Dad’s face smiling but not happy and his hand being almost violent around mine and I was thinking that we’d enjoyed ourselves while we were being alone together and that it had been different from how it was with Mum in a way that I’d liked — different from the stuff before which I couldn’t quite remember, but which was bad. Dad told me the badness would never happen again. He told me so unconvincingly that it was almost not a lie. Mum always brought the badness in with her — we knew that. We couldn’t please her. We did try. I did try.

Dad told me how wonderful everything would be. His eyes were frightening while he spoke to me, because they looked scared and that made me scared. He dropped us both inside the whale, let us be Jonahed.

I am the spineless son of a spineless man.

Jon had done what his father plainly wanted and believed several unbelievable things, as hard as any heart could. There on Inverness Station, he had agreed that sadness would be happiness and badness would be right and that all would be well. Because Jon was a child then and children understand such matters absolutely, he had been certain that make-believe never works.

Jon had caught sight of his mum — one little case with her, small and serious woman, wiry, and approaching him along the round-shouldered, metal perspective of the train. The big carriages, just arrived, seemed to be lending her stability. When she reached him, Jon was already crying.

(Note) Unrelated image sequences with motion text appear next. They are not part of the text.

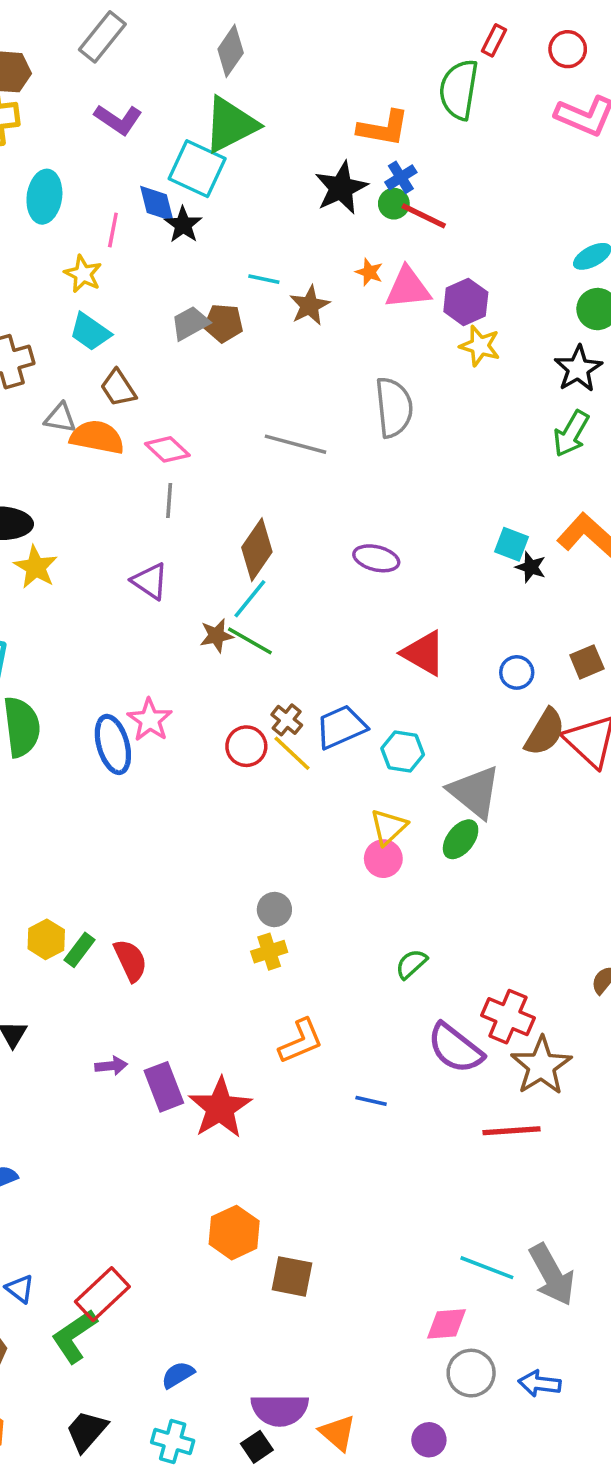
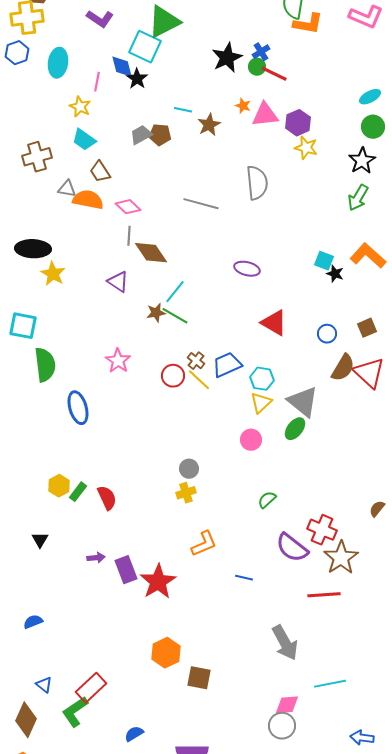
orange L-shape: (383, 128) -> (308, 24), moved
brown diamond: (257, 550) -> (151, 253), moved, turned -68
blue ellipse: (113, 744) -> (78, 408), moved
yellow triangle: (389, 827) -> (261, 403), moved
cyan line: (487, 1268) -> (330, 684), moved, turned -32
gray arrow: (552, 1275) -> (285, 643), moved
gray circle: (471, 1373) -> (282, 726), moved
blue arrow: (540, 1384) -> (362, 738), moved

The tears had been open to multiple interpretations and had therefore suited the occasion.

She will be here. Meg will be here. She almost, mostly said that she would. I asked her to.

Please.

A dog howl of wanting her lacerates along his spine. He paces for a while to create a distraction, his feet paddling at the unfriendly floor, seeming bizarre. The whole building offers him far too many opportunities to see himself, reflections of reflections.